PeakView Basecamp
K2

Atlas/K2

Summit Series

02

K2

The savage mountain.

🇵🇰 Pakistan / 🇨🇳 China·Asia·Karakoram·8,611m

Difficulty 10/10

Elevation

8,611m

28,251 ft

First Ascent

1954

Achille Compagnoni, Lino Lacedelli

Best Season

June–August

Summit Days

60–75 days

Fatality Rate

~25%

Permits

Required

Overview

The second-highest mountain on Earth and, by every measure that matters, the harder one. 8,611 metres in the Karakoram range on the Pakistan-China border, K2 has no easy side. The name is provisional — a surveyor's notation from 1856 that was never replaced because the mountain was too remote to have a local name in common use. K1 was Masherbrum. K3, K4, K5 became Broad Peak, Gasherbrum II, Gasherbrum III. K2 stayed K2.

The first ascent came in 1954, the year after Everest, by an Italian team led by Ardito Desio. Achille Compagnoni and Lino Lacedelli reached the top. The expedition was bitter, the credit disputed for decades. Reinhold Messner climbed it without supplemental oxygen in 1979. The first winter ascent was not made until 2021 — sixty-seven years after the first summer ascent, and only after every other 8000er had already been climbed in winter. K2 was the last to fall.

The standard route, the Abruzzi Spur, is steeper than anything on Everest. The Bottleneck — a couloir at 8,200 metres beneath a hanging serac — is the section that defines the mountain's reputation. In 2008, the serac collapsed and eleven climbers died on a single descent. The fatality rate among summiteers is roughly one in four. There is no commercial guiding industry on K2 in the way there is on Everest. The mountain does not lend itself to assistance.

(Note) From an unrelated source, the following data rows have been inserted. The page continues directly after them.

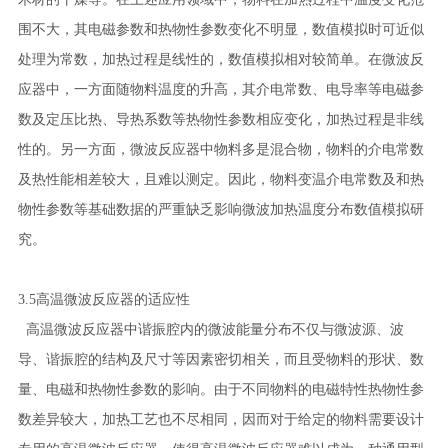
围不大，其电磁参数和热物性参数变化不明显，数值模拟时可近似
处理为常数，加热过程是线性的，数值模拟相对较简单。在微波反
应器中，一方面随物料温度的升高，其介电常数、电导率等电磁参
数及定压比热、导热系数等热物性参数相应变化，加热过程是非线
性的。另一方面，微波反应器中物料多是混合物，物料的介电常数
及热性能相差较大，且难以测定。因此，物料变温介电常数及和热
物性参数等基础数据的严重缺乏影响微波加热温度分布数值模拟研
究。
3.5高温微波反应器的适应性
高温微波反应器中谐振腔内的微波能量分布不仅与微波源、波
导、谐振腔的结构及尺寸等因素密切相关，而且受物料的形状、数
量、电磁和热物性参数的影响。由于不同物料的电磁特性热物性参
数差异较大，加热工艺也不尽相同，因而对于给定的物料需要设计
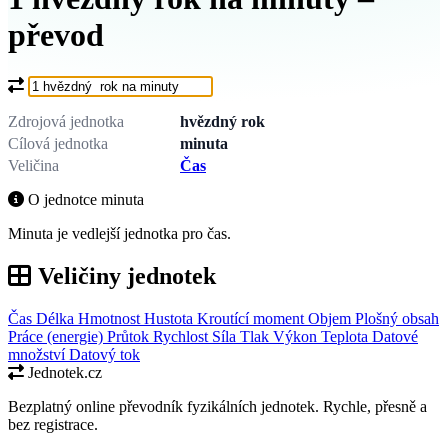
převod
Co chcete převést?
Zdrojová jednotka
hvězdný rok
Cílová jednotka
minuta
Veličina
Čas
O jednotce minuta
Minuta je vedlejší jednotka pro čas.
Veličiny jednotek
Čas
Délka
Hmotnost
Hustota
Kroutící moment
Objem
Plošný obsah
Práce (energie)
Průtok
Rychlost
Síla
Tlak
Výkon
Teplota
Datové
množství
Datový tok
Jednotek.cz
Bezplatný online převodník fyzikálních jednotek. Rychle, přesně a
bez registrace.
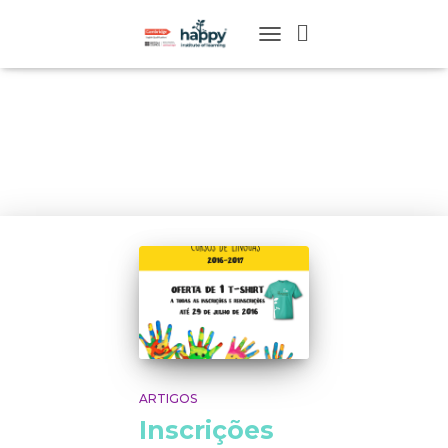
TOGGLE
NAVIGATION
Junho 2016
ARTIGOS
Inscrições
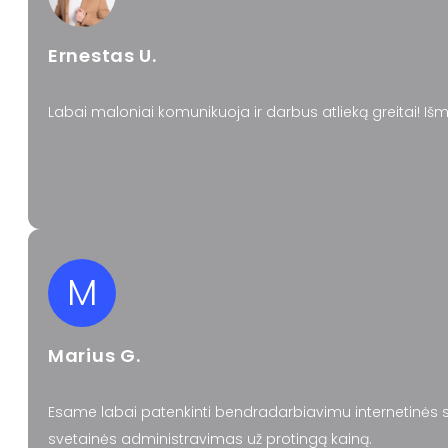
Ernestas U.
Labai maloniai komunikuoja ir darbus atlieką greitai! I
M
Marius G.
Esame labai patenkinti bendradarbiavimu internetinės sv
svetainės administravimas už protingą kainą.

What makes K2 different is the verticality. From base camp at 5,000 metres, the summit pyramid rises in a single architectural gesture — clean, steep, unrelenting. There is no plateau to traverse, no easy ridge to follow. The climber who reaches the top has earned every metre with full attention. The descent, statistically, is more dangerous than the ascent.